**Problem details**
Find the lines holding the string "sich" in the data, then copy all of them.

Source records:
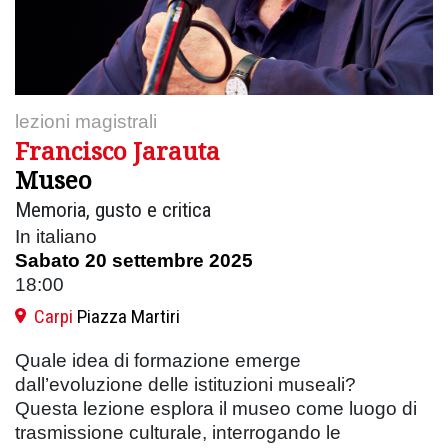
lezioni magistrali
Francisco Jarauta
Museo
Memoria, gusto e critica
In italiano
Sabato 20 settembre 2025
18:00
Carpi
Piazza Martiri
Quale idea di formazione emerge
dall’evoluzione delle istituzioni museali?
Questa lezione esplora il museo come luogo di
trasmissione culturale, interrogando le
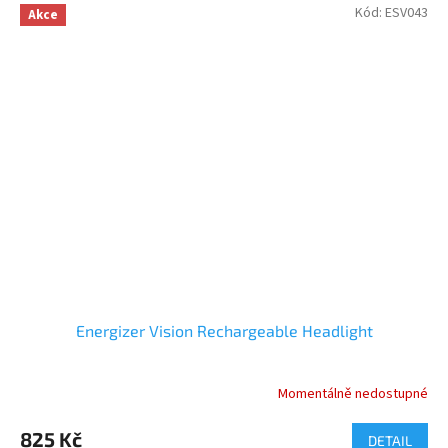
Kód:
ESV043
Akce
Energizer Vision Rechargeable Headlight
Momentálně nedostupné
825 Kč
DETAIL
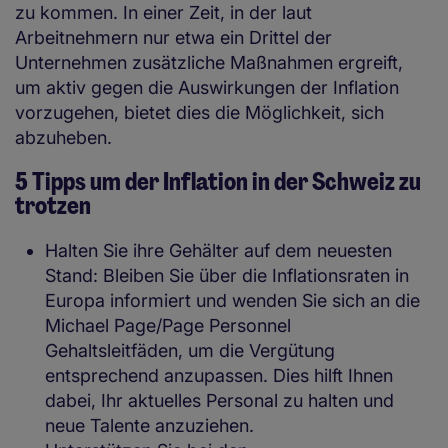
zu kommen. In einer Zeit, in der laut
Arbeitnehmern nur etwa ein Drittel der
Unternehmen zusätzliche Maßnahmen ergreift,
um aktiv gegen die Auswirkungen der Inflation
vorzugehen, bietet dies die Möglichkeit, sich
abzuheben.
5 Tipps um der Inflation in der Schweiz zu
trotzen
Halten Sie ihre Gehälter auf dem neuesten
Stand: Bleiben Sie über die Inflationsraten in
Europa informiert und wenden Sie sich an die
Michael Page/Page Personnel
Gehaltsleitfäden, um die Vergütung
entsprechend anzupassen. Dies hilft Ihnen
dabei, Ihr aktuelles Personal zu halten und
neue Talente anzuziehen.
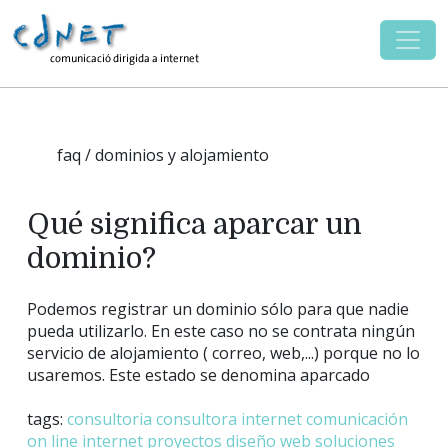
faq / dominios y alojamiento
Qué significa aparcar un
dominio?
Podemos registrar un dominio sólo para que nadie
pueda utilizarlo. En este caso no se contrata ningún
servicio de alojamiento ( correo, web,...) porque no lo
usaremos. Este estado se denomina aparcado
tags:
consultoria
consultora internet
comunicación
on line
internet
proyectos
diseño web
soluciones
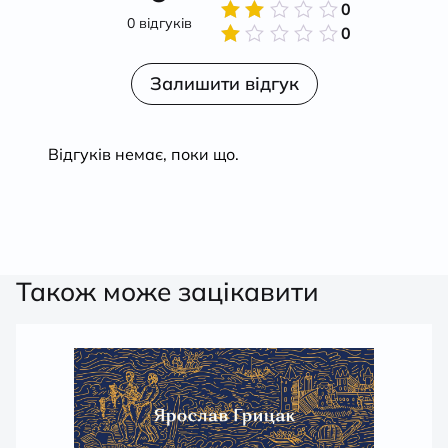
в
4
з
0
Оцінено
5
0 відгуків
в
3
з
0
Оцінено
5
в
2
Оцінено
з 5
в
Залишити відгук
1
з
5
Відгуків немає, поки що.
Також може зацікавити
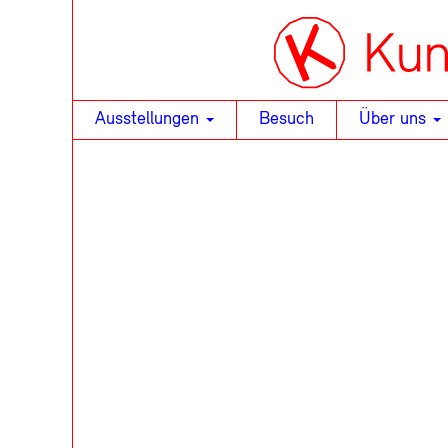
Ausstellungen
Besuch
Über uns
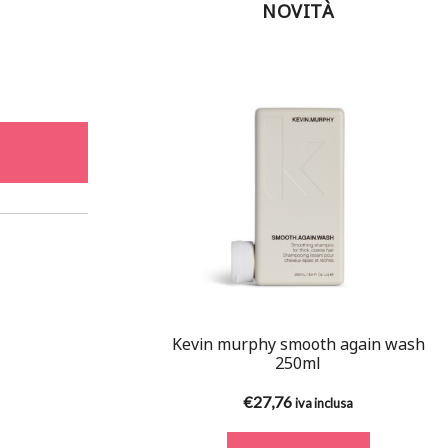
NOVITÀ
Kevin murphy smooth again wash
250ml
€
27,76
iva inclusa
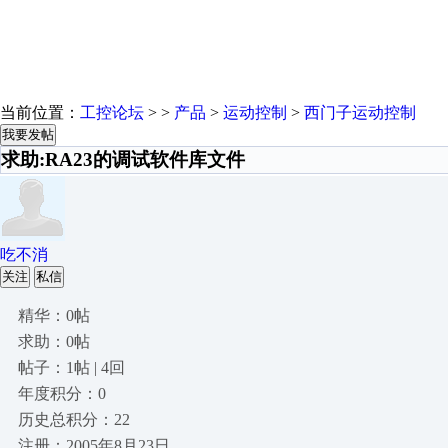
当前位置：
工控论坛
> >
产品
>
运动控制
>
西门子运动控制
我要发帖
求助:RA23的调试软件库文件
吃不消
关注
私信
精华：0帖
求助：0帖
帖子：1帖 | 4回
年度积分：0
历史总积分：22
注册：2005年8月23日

**Task result**
vorzugehen, bietet dies die Möglichkeit, sich
Europa informiert und wenden Sie sich an die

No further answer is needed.